Earlier this month, the Bank of Canada and Monetary Authority of Singapore announced that they had sent each other digital currencies using blockchain technology.

The most well-known digital token to as high as $7,324.64, up 16 per cent from Friday, according to composite prices compiled by Bloomberg at 7:52am New York time. Rival coins surged in a broad rally, with Bitcoin Cash up 26 per cent, and Litecoin and Ether both at least 12 per cent higher.

Hedge funds and other investors had increased their net short bet against Bitcoin in the week through May 7, the US Commodity Futures Trading Commissions said Friday. When trading opened on Monday, futures traded on CME opened 12 per cent higher.

While Bitcoin has more than doubled from its post-crash low, the crypto space is by no means free of headaches.

Binance, a crypto exchange, reported a hack of 7,000 Bitcoins with about $40 million. The companies behind the digital exchange Bitfinex and the cryptocurrency Tether recently said that the so-called stablecoin is backed by cash and short-term securities only equal to 74 per cent of the outstanding coins rather than completely pegged to the US dollar.

Binance, one of the world's biggest exchanges, said on Wednesday that hackers had stolen around 7,000 Bitcoin through phishing and viruses, the latest in a string of cryptocurrency thefts to hit exchanges across the world, Reuters reported.
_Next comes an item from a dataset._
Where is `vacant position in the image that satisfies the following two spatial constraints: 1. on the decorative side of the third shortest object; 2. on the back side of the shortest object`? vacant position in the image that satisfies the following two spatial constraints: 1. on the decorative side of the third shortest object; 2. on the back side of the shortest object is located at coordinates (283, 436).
According to London-based blockchain analytics company Coinfirm, the hackers moved the stolen Bitcoin through several digital wallets, with almost all the coins now sitting in seven digital addresses.

Theft remains a major problem for the emerging cryptocurrency sector, with high profile hacks alarming regulators and raising questions for larger investors over whether digital coins can be safely stored and traded.

And that’s aside from the volatility - Bitcoin peaked above $19,000 in December 2017 before crashing back to earth in the succeeding months.